*** Extracted information ***

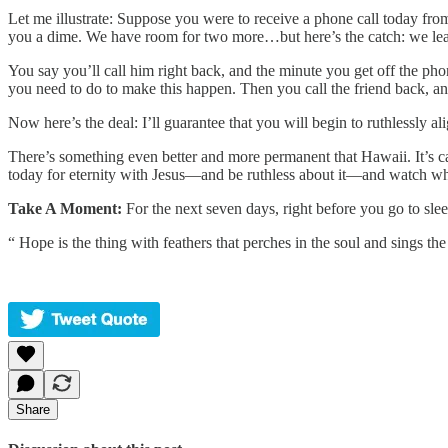
Let me illustrate: Suppose you were to receive a phone call today fro
you a dime. We have room for two more…but here’s the catch: we leave 
You say you’ll call him right back, and the minute you get off the ph
you need to do to make this happen. Then you call the friend back, and
Now here’s the deal: I’ll guarantee that you will begin to ruthlessly a
There’s something even better and more permanent that Hawaii. It’s c
today for eternity with Jesus—and be ruthless about it—and watch wh
Take A Moment:
For the next seven days, right before you go to sle
“ Hope is the thing with feathers that perches in the soul and sings the
Share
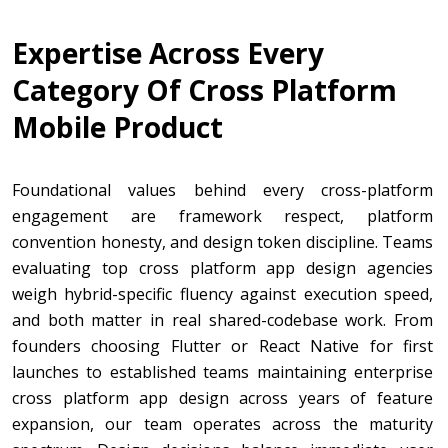
Expertise Across Every
Category Of Cross Platform
Mobile Product
Foundational values behind every cross-platform
engagement are framework respect, platform
convention honesty, and design token discipline. Teams
evaluating top cross platform app design agencies
weigh hybrid-specific fluency against execution speed,
and both matter in real shared-codebase work. From
founders choosing Flutter or React Native for first
launches to established teams maintaining enterprise
cross platform app design across years of feature
expansion, our team operates across the maturity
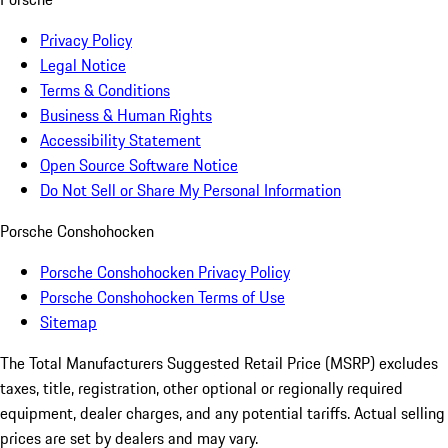
Privacy Policy
Legal Notice
Terms & Conditions
Business & Human Rights
Accessibility Statement
Open Source Software Notice
Do Not Sell or Share My Personal Information
Porsche Conshohocken
Porsche Conshohocken Privacy Policy
Porsche Conshohocken Terms of Use
Sitemap
The Total Manufacturers Suggested Retail Price (MSRP) excludes
taxes, title, registration, other optional or regionally required
equipment, dealer charges, and any potential tariffs. Actual selling
prices are set by dealers and may vary.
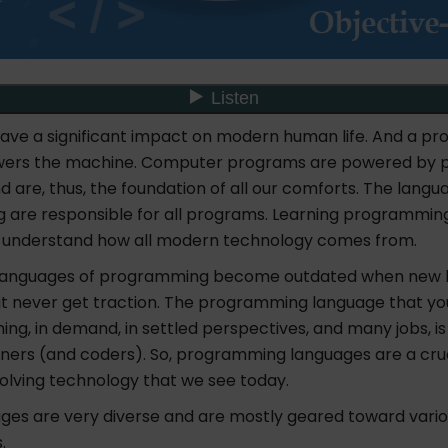
ve a significant impact on modern human life. And a p
ers the machine. Computer programs are powered by
 are, thus, the foundation of all our comforts. The langu
are responsible for all programs. Learning programmin
o understand how all modern technology comes from.
 languages of programming become outdated when new 
t never get traction. The programming language that yo
rning, in demand, in settled perspectives, and many jobs,
ers (and coders). So, programming languages are a cruc
olving technology that we see today.
ges are very diverse and are mostly geared toward variou
.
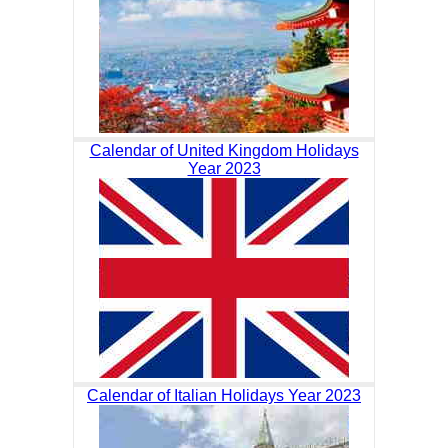
Calendar of United Kingdom Holidays
Year 2023
Calendar of Italian Holidays Year 2023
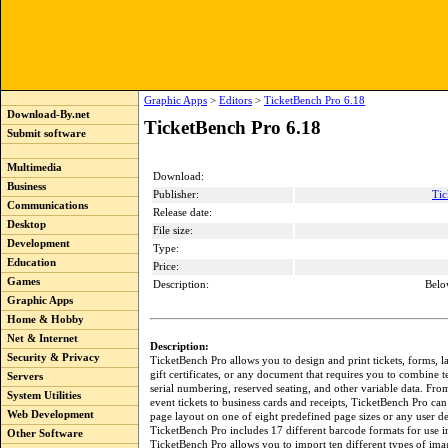
Graphic Apps
>
Editors
>
TicketBench Pro 6.18
Download-By.net
TicketBench Pro 6.18
Submit software
Multimedia
Download:
Business
Publisher:
Tic
Communications
Release date:
Desktop
File size:
Development
Type:
Education
Price:
Games
Description:
Belo
Graphic Apps
Home & Hobby
Net & Internet
Description:
Security & Privacy
TicketBench Pro allows you to design and print tickets, forms, l
gift certificates, or any document that requires you to combine t
Servers
serial numbering, reserved seating, and other variable data. Fro
System Utilities
event tickets to business cards and receipts, TicketBench Pro ca
Web Development
page layout on one of eight predefined page sizes or any user de
TicketBench Pro includes 17 different barcode formats for use i
Other Software
TicketBench Pro allows you to import ten different types of ima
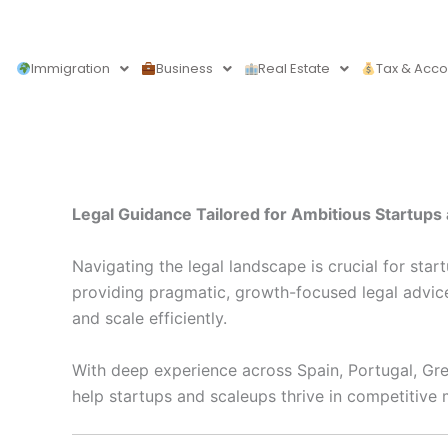
Skip
to
content
Immigration
Business
Real Estate
Tax & Acco
Legal Guidance Tailored for Ambitious Startup
Navigating the legal landscape is crucial for sta
providing pragmatic, growth-focused legal advic
and scale efficiently.
With deep experience across Spain, Portugal, Gree
help startups and scaleups thrive in competitive 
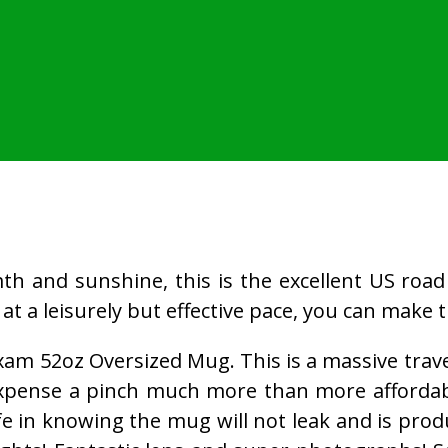
h and sunshine, this is the excellent US road t
e at a leisurely but effective pace, you can make t
xam 52oz Oversized Mug. This is a massive travel
 expense a pinch much more than more affordab
e in knowing the mug will not leak and is produ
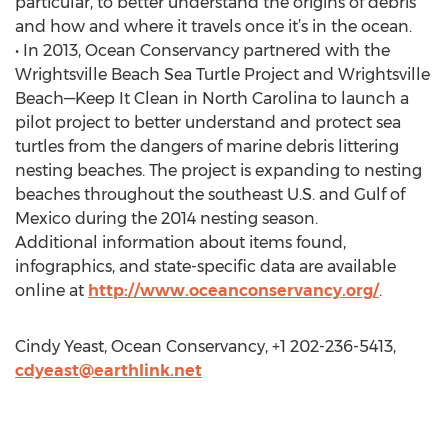
particular, to better understand the origins of debris
and how and where it travels once it’s in the ocean.
• In 2013, Ocean Conservancy partnered with the
Wrightsville Beach Sea Turtle Project and Wrightsville
Beach—Keep It Clean in North Carolina to launch a
pilot project to better understand and protect sea
turtles from the dangers of marine debris littering
nesting beaches. The project is expanding to nesting
beaches throughout the southeast U.S. and Gulf of
Mexico during the 2014 nesting season.
Additional information about items found,
infographics, and state-specific data are available
online at
http://www.oceanconservancy.org/
.
Cindy Yeast, Ocean Conservancy, +1 202-236-5413,
cdyeast@earthlink.net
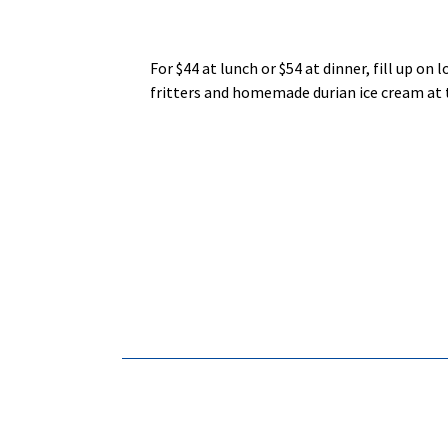
For $44 at lunch or $54 at dinner, fill up on
fritters and homemade durian ice cream at 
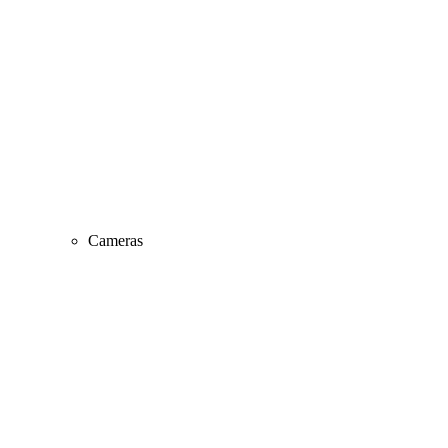
Cameras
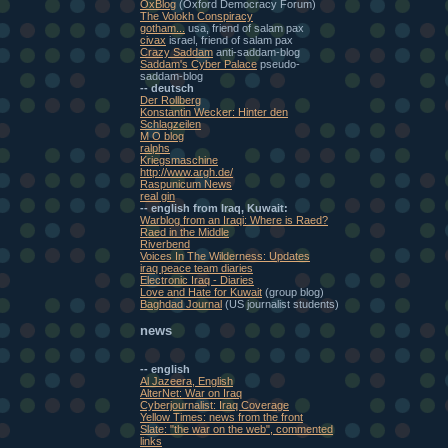
OxBlog
(Oxford Democracy Forum)
The Volokh Conspiracy
gotham...
usa, friend of salam pax
civax
israel, friend of salam pax
Crazy Saddam
anti-saddam-blog
Saddam's Cyber Palace
pseudo-
saddam-blog
-- deutsch
Der Rollberg
Konstantin Wecker: Hinter den
Schlagzeilen
M O blog
ralphs
Kriegsmaschine
http://www.argh.de/
Raspunicum News
real gin
-- english from Iraq, Kuwait:
Warblog from an Iraqi: Where is Raed?
Raed in the Middle
Riverbend
Voices In The Wilderness: Updates
iraq peace team diaries
Electronic Iraq - Diaries
Love and Hate for Kuwait
(group blog)
Baghdad Journal
(US journalist students)
news
-- english
Al Jazeera, English
AlterNet: War on Iraq
Cyberjournalist: Iraq Coverage
Yellow Times: news from the front
Slate: "the war on the web", commented
links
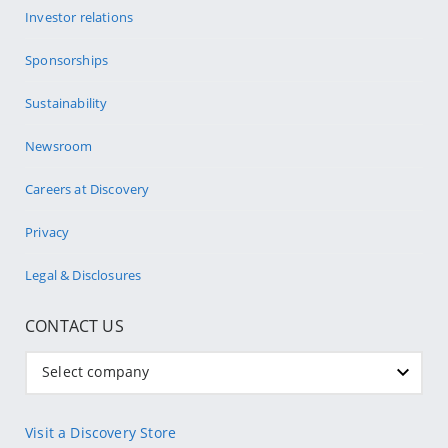
Investor relations
Sponsorships
Sustainability
Newsroom
Careers at Discovery
Privacy
Legal & Disclosures
CONTACT US
Select company
Visit a Discovery Store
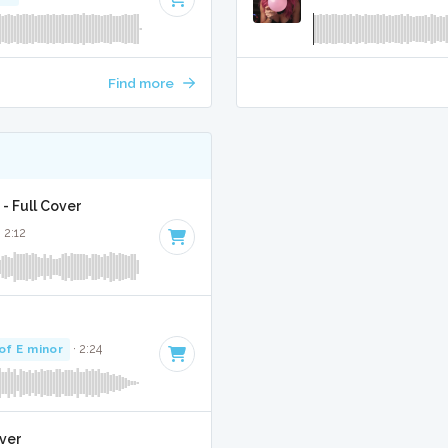
Find more
- Full Cover
· 2:12
of E minor
· 2:24
over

*** End of Extracted information ***

Problem description -
Above are the records; restate exactly the lines from the one containing "convention honesty, and" through the one containing "are, thus, the", keeping pictures out.

Output for this exercise -
convention honesty, and design token discipline. Teams
evaluating top cross platform app design agencies
weigh hybrid-specific fluency against execution speed,
and both matter in real shared-codebase work. From
founders choosing Flutter or React Native for first
launches to established teams maintaining enterprise
cross platform app design across years of feature
expansion, our team operates across the maturity
Privacy Policy
Legal Notice
Terms & Conditions
Business & Human Rights
Accessibility Statement
Open Source Software Notice
Do Not Sell or Share My Personal Information
Porsche Conshohocken
Porsche Conshohocken Privacy Policy
Porsche Conshohocken Terms of Use
Sitemap
The Total Manufacturers Suggested Retail Price (MSRP) excludes
taxes, title, registration, other optional or regionally required
equipment, dealer charges, and any potential tariffs. Actual selling
prices are set by dealers and may vary.
ve a significant impact on modern human life. And a p
ers the machine. Computer programs are powered by
 are, thus, the foundation of all our comforts. The langu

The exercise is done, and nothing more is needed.